* **The task**
Your job is to retype the records exactly while dropping every picture.
┌─ Dataset entries
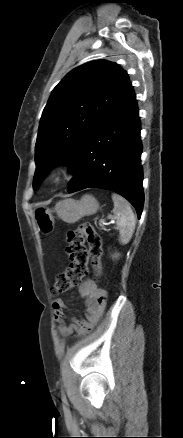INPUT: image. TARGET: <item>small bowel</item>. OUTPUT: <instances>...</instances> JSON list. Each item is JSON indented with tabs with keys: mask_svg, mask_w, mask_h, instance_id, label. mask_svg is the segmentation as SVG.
Returning <instances> with one entry per match:
<instances>
[{
	"mask_svg": "<svg viewBox=\"0 0 183 438\" xmlns=\"http://www.w3.org/2000/svg\"><path fill=\"white\" fill-rule=\"evenodd\" d=\"M79 295L85 299V319L71 318L70 324L66 325L65 301L61 298L53 302V310L56 321L59 323V331L69 335L76 331V337H80L91 331L101 319L107 300V293L97 288L93 281L86 280L78 286Z\"/></svg>",
	"mask_w": 183,
	"mask_h": 438,
	"instance_id": "1",
	"label": "small bowel"
}]
</instances>
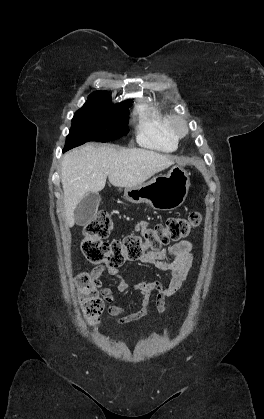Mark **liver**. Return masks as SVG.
<instances>
[{"label":"liver","instance_id":"liver-1","mask_svg":"<svg viewBox=\"0 0 264 419\" xmlns=\"http://www.w3.org/2000/svg\"><path fill=\"white\" fill-rule=\"evenodd\" d=\"M174 157L142 148L115 149L86 144L66 153L62 159L66 223H75L74 211L84 196L101 191L108 177L116 187H133L174 164Z\"/></svg>","mask_w":264,"mask_h":419}]
</instances>
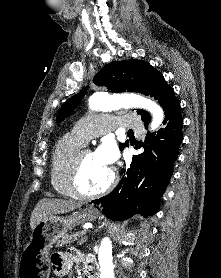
└─
* **Exercise response**
INPUT: image. TARGET: <item>small bowel</item>. OUTPUT: <instances>...</instances> JSON list. Each item is JSON indented with tabs with keys: mask_svg, mask_w, mask_h, instance_id, label. mask_svg is the segmentation as SVG.
Returning <instances> with one entry per match:
<instances>
[{
	"mask_svg": "<svg viewBox=\"0 0 183 438\" xmlns=\"http://www.w3.org/2000/svg\"><path fill=\"white\" fill-rule=\"evenodd\" d=\"M79 295L85 299V319L71 318L70 324L66 325L65 301L61 298L53 302V310L56 321L59 323V331L69 335L76 331V337H80L91 331L101 319L107 300V293L97 288L93 281L86 280L78 286Z\"/></svg>",
	"mask_w": 183,
	"mask_h": 438,
	"instance_id": "1",
	"label": "small bowel"
}]
</instances>
Mark **liver**. Return masks as SVG.
<instances>
[{"label":"liver","instance_id":"liver-1","mask_svg":"<svg viewBox=\"0 0 264 419\" xmlns=\"http://www.w3.org/2000/svg\"><path fill=\"white\" fill-rule=\"evenodd\" d=\"M174 157L142 148L115 149L86 144L66 153L62 159L66 223H75L74 211L84 196L101 191L108 177L116 187H133L174 164Z\"/></svg>","mask_w":264,"mask_h":419}]
</instances>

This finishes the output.